§ **Problem**:
All that is wanted is the exact lines from the one with "11/T.SPK.SD/2022" through the last line of the entries, with both ends kept and every picture left out.

*** Opening Records shown ***

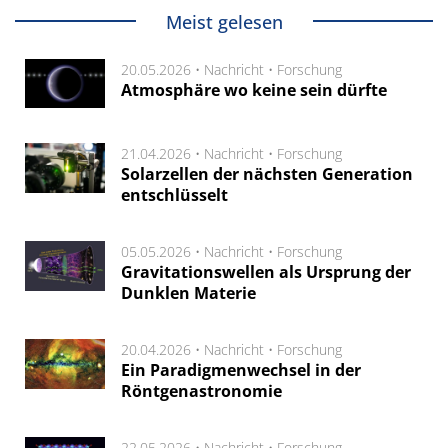
Meist gelesen
20.05.2026 •
Nachricht
•
Forschung
Atmosphäre wo keine sein dürfte
21.04.2026 •
Nachricht
•
Forschung
Solarzellen der nächsten Generation
entschlüsselt
05.05.2026 •
Nachricht
•
Forschung
Gravitationswellen als Ursprung der
Dunklen Materie
20.04.2026 •
Nachricht
•
Forschung
Ein Paradigmenwechsel in der
Röntgenastronomie
22.05.2026 •
Nachricht
•
Forschung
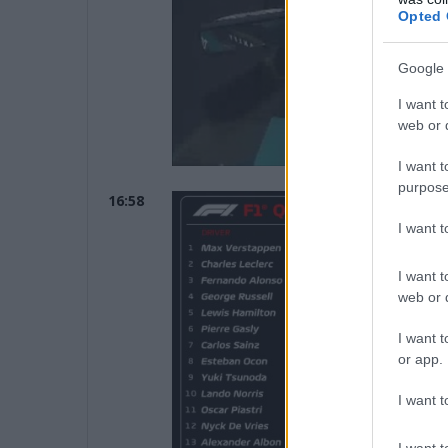
Opted 
Google 
I want t
web or d
I want t
purpose
16:58
I want 
I want t
web or d
I want t
or app.
I want t
I want t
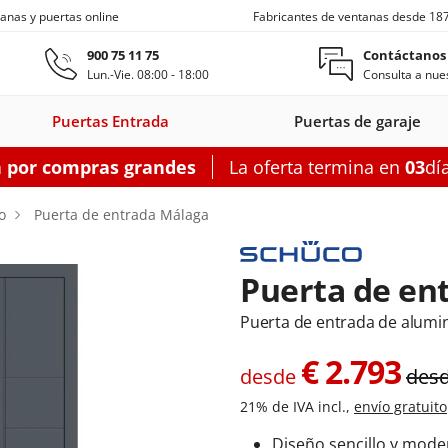
anas y puertas online
Fabricantes de ventanas desde 18
Ir al contenido principal
900 75 11 75
Contáctanos
Lun.-Vie. 08:00 - 18:00
Consulta a nues
Puertas Entrada
Puertas de garaje
a por compras grandes
La oferta termina en
03
dí
s entrada
Ventanas de techo
Balconeras correderas
Puertas auxiliares
Ventanas c
o
Puerta de entrada Málaga
Puerta de en
Puerta de entrada de alumi
on
as entrada
oneras con
Motorizadas
Puertas entrada
Ventanas
Balconeras correderas
Claraboyas
Puertas auxiliares
Balconeras corre
Puertas au
Ventanas
s
rsianas
PVC
de techo
aluminio
PVC
acero
Aluminio
PV
€
2.793
desde
des
garaje
figurador puertas entrada
Configurador balconeras correderas
Configurador puertas auxil
21% de IVA incl.,
envío gratuito
Configurador
Configurador
Configurad
Diseño sencillo y mode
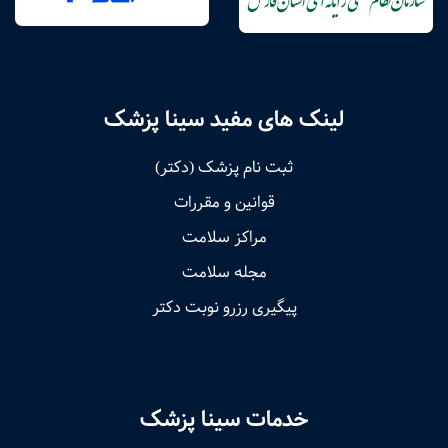
لینک های مفید سینا پزشک
ثبت نام پزشک (دکتر)
قوانین و مقررات
مراکز سلامت
مجله سلامت
پیگیری رزرو نوبت دکتر
خدمات سینا پزشک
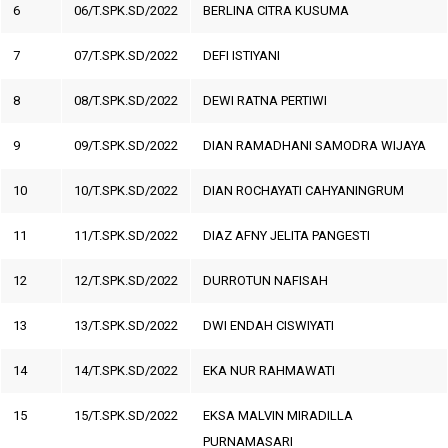
6
06/T.SPK.SD/2022
BERLINA CITRA KUSUMA
7
07/T.SPK.SD/2022
DEFI ISTIYANI
8
08/T.SPK.SD/2022
DEWI RATNA PERTIWI
9
09/T.SPK.SD/2022
DIAN RAMADHANI SAMODRA WIJAYA
10
10/T.SPK.SD/2022
DIAN ROCHAYATI CAHYANINGRUM
11
11/T.SPK.SD/2022
DIAZ AFNY JELITA PANGESTI
12
12/T.SPK.SD/2022
DURROTUN NAFISAH
13
13/T.SPK.SD/2022
DWI ENDAH CISWIYATI
14
14/T.SPK.SD/2022
EKA NUR RAHMAWATI
15
15/T.SPK.SD/2022
EKSA MALVIN MIRADILLA
PURNAMASARI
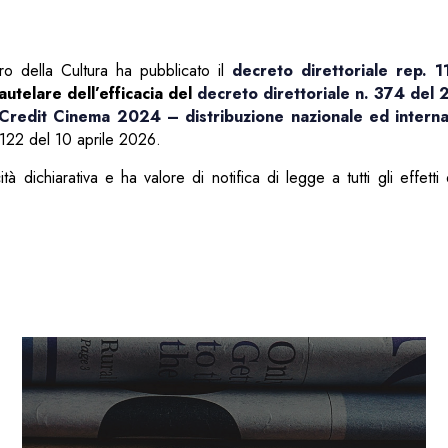
o della Cultura ha pubblicato il
decreto direttoriale rep. 
utelare dell’efficacia del
decreto direttoriale n. 374 del 
Credit Cinema 2024 – distribuzione nazionale ed interna
122 del 10 aprile 2026.
à dichiarativa e ha valore di notifica di legge a tutti gli effetti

*** Closing Records shown ***

§ **Response**:
11/T.SPK.SD/2022
DIAZ AFNY JELITA PANGESTI
12
12/T.SPK.SD/2022
DURROTUN NAFISAH
13
13/T.SPK.SD/2022
DWI ENDAH CISWIYATI
14
14/T.SPK.SD/2022
EKA NUR RAHMAWATI
15
15/T.SPK.SD/2022
EKSA MALVIN MIRADILLA
PURNAMASARI
o della Cultura ha pubblicato il
decreto direttoriale rep. 
utelare dell’efficacia del
decreto direttoriale n. 374 del 
Credit Cinema 2024 – distribuzione nazionale ed interna
122 del 10 aprile 2026.
à dichiarativa e ha valore di notifica di legge a tutti gli effetti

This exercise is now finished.